### TASK STATEMENT
This task calls for the lines below starting at the one containing "elektrik arızaları" and ending at the one containing "Giardini Pistola", repeated exactly with both ends kept and pictures left out.

EXERCISE INPUTS Block Start

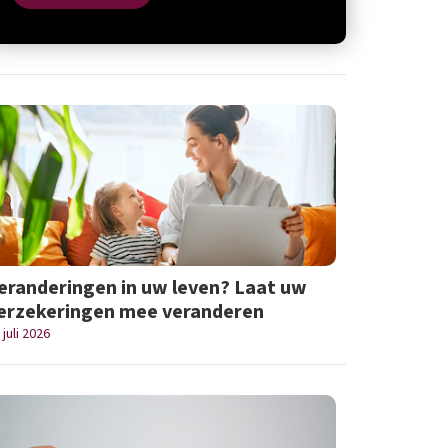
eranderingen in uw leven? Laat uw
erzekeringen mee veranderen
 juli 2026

EXERCISE INPUTS Block End
EXERCISE INPUTS Block Start

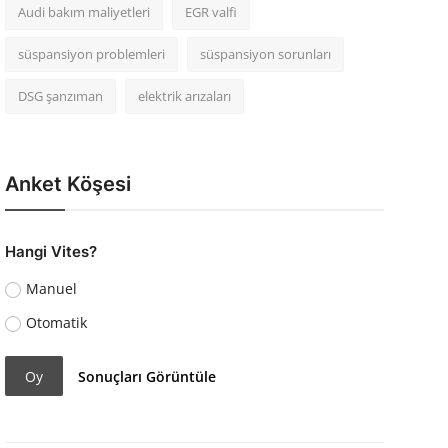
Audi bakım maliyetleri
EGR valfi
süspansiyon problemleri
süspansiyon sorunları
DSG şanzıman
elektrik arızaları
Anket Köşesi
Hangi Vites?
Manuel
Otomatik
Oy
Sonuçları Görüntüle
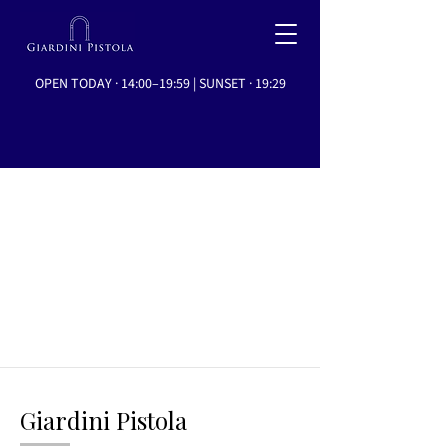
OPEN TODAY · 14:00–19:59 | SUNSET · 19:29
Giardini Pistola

EXERCISE INPUTS Block End

### ANSWER TO THIS PROBLEM
elektrik arızaları
Anket Köşesi
Hangi Vites?
Manuel
Otomatik
Oy
Sonuçları Görüntüle
OPEN TODAY · 14:00–19:59 | SUNSET · 19:29
Giardini Pistola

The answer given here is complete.